Xu Chi, Fernando Nalin S, Zollner Stefan, Kouvetakis John, Menéndez José
Department of Physics, Arizona State University, Tempe, Arizona 85287-1504, USA.
Department of Physics, New Mexico State University, Las Cruces, New Mexico 88003-8001, USA.
Phys Rev Lett. 2017 Jun 30;118(26):267402. doi: 10.1103/PhysRevLett.118.267402. Epub 2017 Jun 27.

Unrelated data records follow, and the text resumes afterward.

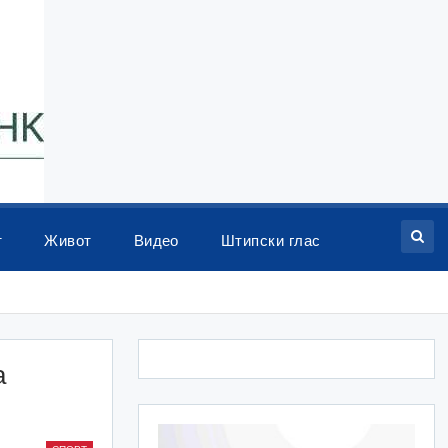
т
Живот
Видео
Штипски глас
а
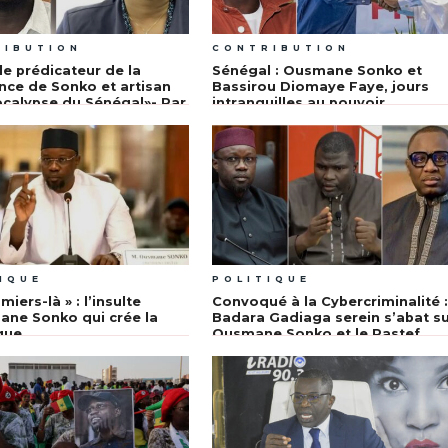
RIBUTION
CONTRIBUTION
le prédicateur de la
Sénégal : Ousmane Sonko et
ce de Sonko et artisan
Bassirou Diomaye Faye, jours
ocalypse du Sénégal»- Par
intranquilles au pouvoir
Sagna et Dr Aminata Sarr
Ndiaye
IQUE
POLITIQUE
miers-là » : l’insulte
Convoqué à la Cybercriminalité 
ne Sonko qui crée la
Badara Gadiaga serein s’abat s
que
Ousmane Sonko et le Pastef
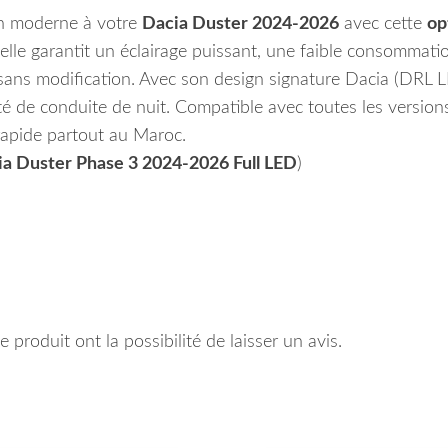
ign moderne à votre
Dacia Duster 2024-2026
avec cette
op
lle garantit un éclairage puissant, une faible consommati
sans modification. Avec son design signature Dacia (DRL L
rité de conduite de nuit. Compatible avec toutes les ver
 rapide partout au Maroc.
a Duster Phase 3 2024-2026 Full LED
)
 produit ont la possibilité de laisser un avis.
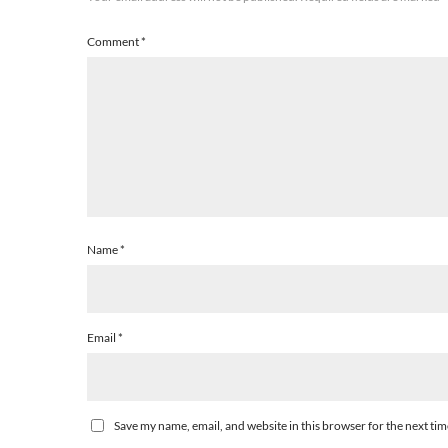
Comment
*
Name
*
Email
*
Save my name, email, and website in this browser for the next ti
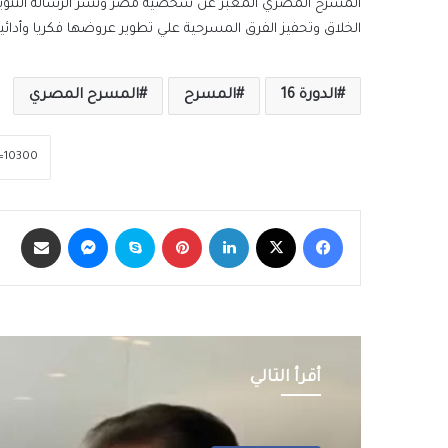
المسرح المصري المعبر عن شخصية مصر ونشر الرسالة التنوير
الخلاق وتحفيز الفرق المسرحية علي تطوير عروضها فكريا وأدا
الدورة 16
المسرح
المسرح المصري
فيسبوك
‫X
لينكدإن
بينتيريست
سكايب
ماسنجر
مشاركة عبر الب
أقرأ التالي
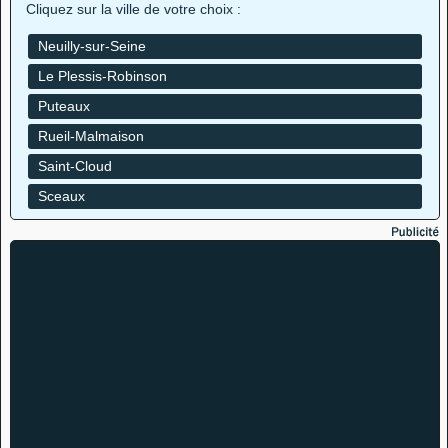
Cliquez sur la ville de votre choix :
Neuilly-sur-Seine
Le Plessis-Robinson
Puteaux
Rueil-Malmaison
Saint-Cloud
Sceaux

Phase-filling singularities in the optical response function of highly doped (>10^{19} cm^{-3}) germanium are theoretically predicted and experimentally confirmed using spectroscopic ellipsometry. Contrary to direct-gap semiconductors, which display the well-known Burstein-Moss phenomenology upon doping, the critical point in the joint density of electronic states associated with the partially filled conduction band in n-Ge corresponds to the so-called E_{1} and E_{1}+Δ_{1} transitions, which are two-dimensional in character. As a result of this reduced dimensionality, there is no edge shift induced by Pauli blocking. Instead, one observes the "original" critical point (shifted only by band gap renormalization) and an additional feature associated with the level occupation discontinuity at the Fermi level. The experimental observation of this feature is made possible by the recent development of low-temperature, in situ doping techniques that allow the fabrication of highly doped films with exceptionally flat doping profiles.
理论上预测了高掺杂(>10^{19} cm^{-3})锗的光学响应函数中的相位填充奇点,并使用光谱椭偏仪进行了实验证实。与直接带隙半导体不同,后者在掺杂时表现出众所周知的伯斯坦-莫斯现象,n型锗中与部分填充导带相关的电子态联合密度中的临界点对应于所谓的E_{1}和E_{1}+Δ_{1}跃迁,其具有二维特性。由于这种维度降低,不存在由泡利阻塞引起的边缘移动。相反,人们观察到“原始”临界点(仅因带隙重整化而移动)以及与费米能级处的能级占据不连续性相关的附加特征。最近低温原位掺杂技术的发展使得能够制造出具有异常平坦掺杂分布的高掺杂薄膜,从而使得对这一特征的实验观测成为可能。